JEFFERSON CITY, Mo. — Missouri’s Joint Committee on Education is preparing for a pair of summer meetings addressing both the state’s various college scholarship programs and the work groups created to develop new education standards in place of common core.

On July 21, the Joint Committee on Education will review a yearlong analysis of the state’s various scholarship programs for public universities. Sen. Gary Romine, the committee vice chairman, told The Missouri Times that he commissioned the evaluation to examine the “return on investment” Missourians were getting from higher education.

“If say the Bright Flight fund is retaining our best students here and those students are staying here in Missouri for their employment, that’s money well spent,” Romine said. “We’d like to have more data on those dollars and how it’s benefiting our state.”

Romine said lawmakers needed as much information as they could get on how scholarships to students potentially benefited the state economically when making budget decisions and other considerations.

In August, the committee meets again to discuss potentially sweeping changes to Missouri’s education standards. Last year, Missouri lawmakers passed a bill that Gov. Jay Nixon signed that supporters said would block implementation of “common core” standards in the state. HB 1490 requires the state board of education to convene work groups of education professionals to develop and recommend new academic standards to the committee and the board by October of 2015.

The success of the work groups has varied heavily.

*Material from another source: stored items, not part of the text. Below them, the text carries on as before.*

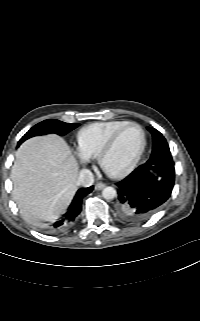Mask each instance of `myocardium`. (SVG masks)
<instances>
[{"label": "myocardium", "mask_w": 200, "mask_h": 321, "mask_svg": "<svg viewBox=\"0 0 200 321\" xmlns=\"http://www.w3.org/2000/svg\"><path fill=\"white\" fill-rule=\"evenodd\" d=\"M132 126L137 127L142 134V142H141L139 150L137 151L136 155L131 160V162L128 164V166L126 168H124L123 170H121L119 172H111V171L107 170L104 165L105 157L113 149V147L115 146V144H116L119 136L122 134V132ZM146 144H147V139H146V132H145L144 128L136 122H129V123L123 125L122 127H120L119 129H117L111 135V137L107 140V142L104 144V146L101 148V150L97 156L98 164L101 167V169L109 177L115 178V179L123 178V177L127 176L129 173H131L133 171V169L136 167L137 163L139 162L140 158L142 157V155L145 151Z\"/></svg>", "instance_id": "myocardium-1"}]
</instances>
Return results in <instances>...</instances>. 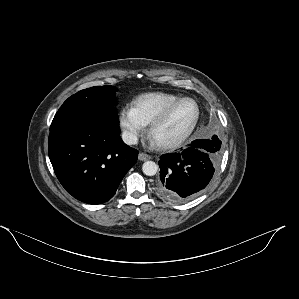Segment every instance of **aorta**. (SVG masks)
Segmentation results:
<instances>
[{"label": "aorta", "instance_id": "1", "mask_svg": "<svg viewBox=\"0 0 299 299\" xmlns=\"http://www.w3.org/2000/svg\"><path fill=\"white\" fill-rule=\"evenodd\" d=\"M142 171L147 176H154L158 171V166L153 161H146L142 166Z\"/></svg>", "mask_w": 299, "mask_h": 299}]
</instances>
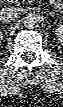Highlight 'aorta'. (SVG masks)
<instances>
[{"mask_svg":"<svg viewBox=\"0 0 63 107\" xmlns=\"http://www.w3.org/2000/svg\"><path fill=\"white\" fill-rule=\"evenodd\" d=\"M40 24V17L35 13H28L24 16V25L27 28H36Z\"/></svg>","mask_w":63,"mask_h":107,"instance_id":"762f6f07","label":"aorta"}]
</instances>
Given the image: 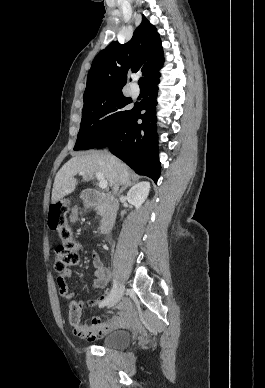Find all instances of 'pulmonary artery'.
Masks as SVG:
<instances>
[{
	"instance_id": "obj_1",
	"label": "pulmonary artery",
	"mask_w": 265,
	"mask_h": 388,
	"mask_svg": "<svg viewBox=\"0 0 265 388\" xmlns=\"http://www.w3.org/2000/svg\"><path fill=\"white\" fill-rule=\"evenodd\" d=\"M130 94H131L132 96H135V95L137 94V92H136V90H133V89H132V90L130 91Z\"/></svg>"
}]
</instances>
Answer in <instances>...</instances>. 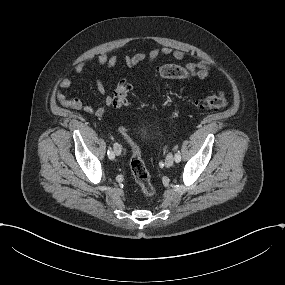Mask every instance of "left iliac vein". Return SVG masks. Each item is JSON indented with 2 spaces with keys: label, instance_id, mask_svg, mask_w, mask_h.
<instances>
[{
  "label": "left iliac vein",
  "instance_id": "4c4485c4",
  "mask_svg": "<svg viewBox=\"0 0 285 285\" xmlns=\"http://www.w3.org/2000/svg\"><path fill=\"white\" fill-rule=\"evenodd\" d=\"M173 162H174V158H173V155L171 153H169L166 157V160H165V165L167 167H170L173 165Z\"/></svg>",
  "mask_w": 285,
  "mask_h": 285
}]
</instances>
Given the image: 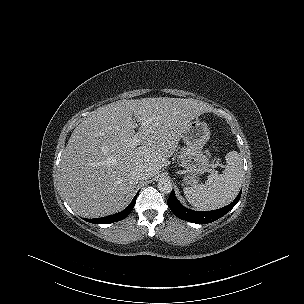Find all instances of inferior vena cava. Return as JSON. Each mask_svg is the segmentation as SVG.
<instances>
[{
	"instance_id": "602c4592",
	"label": "inferior vena cava",
	"mask_w": 304,
	"mask_h": 304,
	"mask_svg": "<svg viewBox=\"0 0 304 304\" xmlns=\"http://www.w3.org/2000/svg\"><path fill=\"white\" fill-rule=\"evenodd\" d=\"M136 177L139 180H146V179L150 178V172L147 169L138 168L136 170Z\"/></svg>"
}]
</instances>
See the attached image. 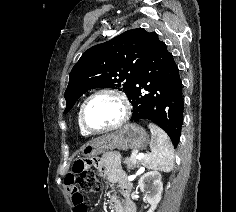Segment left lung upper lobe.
Masks as SVG:
<instances>
[{
    "instance_id": "5c2ea615",
    "label": "left lung upper lobe",
    "mask_w": 236,
    "mask_h": 212,
    "mask_svg": "<svg viewBox=\"0 0 236 212\" xmlns=\"http://www.w3.org/2000/svg\"><path fill=\"white\" fill-rule=\"evenodd\" d=\"M151 35L143 28L132 29L86 50L70 72L64 113L94 88L124 90L129 97Z\"/></svg>"
}]
</instances>
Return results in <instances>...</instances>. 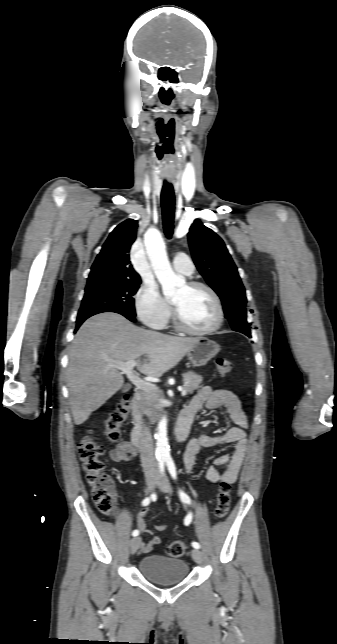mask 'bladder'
Wrapping results in <instances>:
<instances>
[{
	"label": "bladder",
	"mask_w": 337,
	"mask_h": 644,
	"mask_svg": "<svg viewBox=\"0 0 337 644\" xmlns=\"http://www.w3.org/2000/svg\"><path fill=\"white\" fill-rule=\"evenodd\" d=\"M138 569L147 580L160 585L179 583L189 574L188 564L184 560L163 555L143 557Z\"/></svg>",
	"instance_id": "1"
}]
</instances>
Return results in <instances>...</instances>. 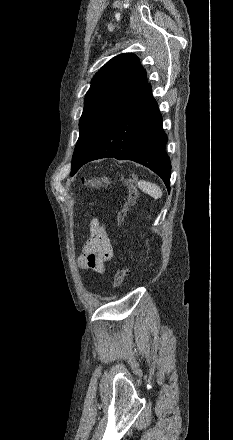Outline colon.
Segmentation results:
<instances>
[{
    "label": "colon",
    "mask_w": 233,
    "mask_h": 440,
    "mask_svg": "<svg viewBox=\"0 0 233 440\" xmlns=\"http://www.w3.org/2000/svg\"><path fill=\"white\" fill-rule=\"evenodd\" d=\"M115 183L121 184L127 187L129 190L128 199L117 214V225L119 228H122L126 214L130 211L139 198V190L135 185L133 177L127 174H121L115 179L106 175L82 179V185L91 188L106 187ZM126 274L127 271L124 268H119L116 271L113 278V288L121 287Z\"/></svg>",
    "instance_id": "1"
}]
</instances>
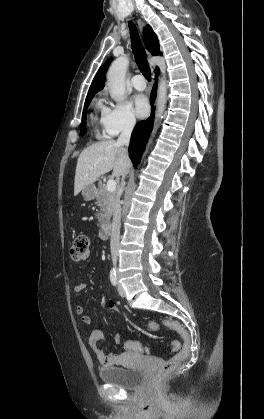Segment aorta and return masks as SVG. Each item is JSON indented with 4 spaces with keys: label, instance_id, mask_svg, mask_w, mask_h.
Returning a JSON list of instances; mask_svg holds the SVG:
<instances>
[{
    "label": "aorta",
    "instance_id": "762f6f07",
    "mask_svg": "<svg viewBox=\"0 0 264 419\" xmlns=\"http://www.w3.org/2000/svg\"><path fill=\"white\" fill-rule=\"evenodd\" d=\"M129 65L128 57L117 58L110 66L107 72V85L110 91V95L117 101H123L125 95V73ZM167 101V86L166 82L161 79L158 86L157 93V106L155 121L156 123L162 118L165 105ZM158 125L155 124L154 132Z\"/></svg>",
    "mask_w": 264,
    "mask_h": 419
}]
</instances>
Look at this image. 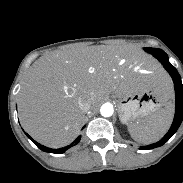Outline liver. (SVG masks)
Listing matches in <instances>:
<instances>
[{
  "mask_svg": "<svg viewBox=\"0 0 183 183\" xmlns=\"http://www.w3.org/2000/svg\"><path fill=\"white\" fill-rule=\"evenodd\" d=\"M141 64L150 76L137 87L154 88L166 102L172 97L167 74L132 47L89 46L53 52L35 61L22 82L18 98L23 128L38 142L59 148L77 136L85 112L80 98L96 107L110 93L134 90L127 68Z\"/></svg>",
  "mask_w": 183,
  "mask_h": 183,
  "instance_id": "6515ba94",
  "label": "liver"
}]
</instances>
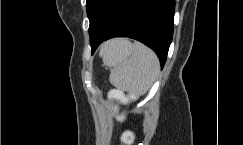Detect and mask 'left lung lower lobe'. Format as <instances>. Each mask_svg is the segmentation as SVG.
<instances>
[{"label":"left lung lower lobe","mask_w":243,"mask_h":145,"mask_svg":"<svg viewBox=\"0 0 243 145\" xmlns=\"http://www.w3.org/2000/svg\"><path fill=\"white\" fill-rule=\"evenodd\" d=\"M174 9L175 0H128L107 30L90 25L92 54L107 39L130 37L154 50L163 68L173 36Z\"/></svg>","instance_id":"0a47b994"}]
</instances>
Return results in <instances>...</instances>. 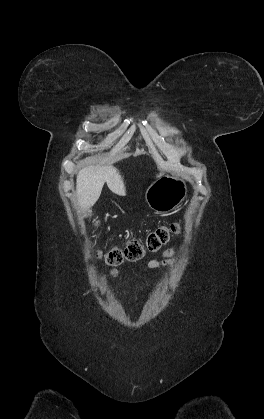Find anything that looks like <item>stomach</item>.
Wrapping results in <instances>:
<instances>
[{"instance_id":"1","label":"stomach","mask_w":264,"mask_h":419,"mask_svg":"<svg viewBox=\"0 0 264 419\" xmlns=\"http://www.w3.org/2000/svg\"><path fill=\"white\" fill-rule=\"evenodd\" d=\"M186 195L187 185L182 178L161 176L149 186L145 200L157 213H168L178 208Z\"/></svg>"}]
</instances>
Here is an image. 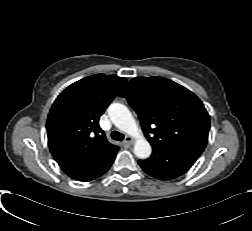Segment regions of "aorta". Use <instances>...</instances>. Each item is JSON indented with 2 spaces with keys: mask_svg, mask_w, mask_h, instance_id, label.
<instances>
[{
  "mask_svg": "<svg viewBox=\"0 0 252 231\" xmlns=\"http://www.w3.org/2000/svg\"><path fill=\"white\" fill-rule=\"evenodd\" d=\"M108 114L119 130L135 138L134 154L139 159H147L152 152L151 145L143 136L130 110L121 103H113L108 108Z\"/></svg>",
  "mask_w": 252,
  "mask_h": 231,
  "instance_id": "aorta-1",
  "label": "aorta"
}]
</instances>
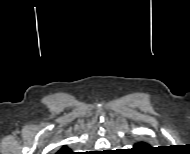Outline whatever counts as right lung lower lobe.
I'll list each match as a JSON object with an SVG mask.
<instances>
[{"instance_id":"1","label":"right lung lower lobe","mask_w":190,"mask_h":154,"mask_svg":"<svg viewBox=\"0 0 190 154\" xmlns=\"http://www.w3.org/2000/svg\"><path fill=\"white\" fill-rule=\"evenodd\" d=\"M57 154H71V151L67 149L60 150Z\"/></svg>"}]
</instances>
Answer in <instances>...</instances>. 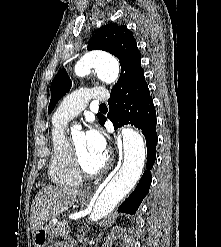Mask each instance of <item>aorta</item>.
I'll return each instance as SVG.
<instances>
[{
  "mask_svg": "<svg viewBox=\"0 0 221 247\" xmlns=\"http://www.w3.org/2000/svg\"><path fill=\"white\" fill-rule=\"evenodd\" d=\"M93 68L98 76L107 83L114 82L119 75L118 61L104 52H91L75 66L80 76ZM124 159L121 167L98 196L91 221H97L109 214L119 202L134 188L141 177L145 161L143 137L134 129H122Z\"/></svg>",
  "mask_w": 221,
  "mask_h": 247,
  "instance_id": "aorta-1",
  "label": "aorta"
}]
</instances>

In some areas, there appears to be general consensus on recommending new standards. But some groups have broken down completely. A group looking at standards for upper level English education fractured completely into two groups, only one of which is “officially” recognized by the state board, even though they both continue to meet. Some groups have seen members change due to serious disagreements over new education standards.

Rep. David Wood, chairman of the joint committee, said that while some groups have been dysfunctional, they have overshadowed the relatively smooth workings of most of the working groups.

Wood invited the chair of each work group to the August meeting to essentially give the committee a “general idea” about the standards they plan to recommend in October.

“If we drastically change standards and everything, you’re looking at a significant burden for our teachers,” Wood said. “So we need to come together and talk about what is coming, have a united front, and see where they are at in the process.”

While the state board is not obligated to accept any of the work group recommendations, Wood said the ones that ran smoothly would likely be given “serious consideration.”

“The workgroups that are more dysfunctional and don’t come up with a workable product, there’s no way to take that into consideration,” Wood said. “[The state board] isn’t going to take a piecemeal approach, they won’t spend a lot of time picking and choosing from those. The committee’s that were functional I think will present some standards the board may very well adopt.”

Wood emphasized that the work groups were merely recommending standards, not reading lists, testing methods, or writing curriculum for schools. Wood said the committee would hear from the work groups as well as from DESE, but likely would not be taking public comments.

“I’d rather be proactive than reactive,” Wood said.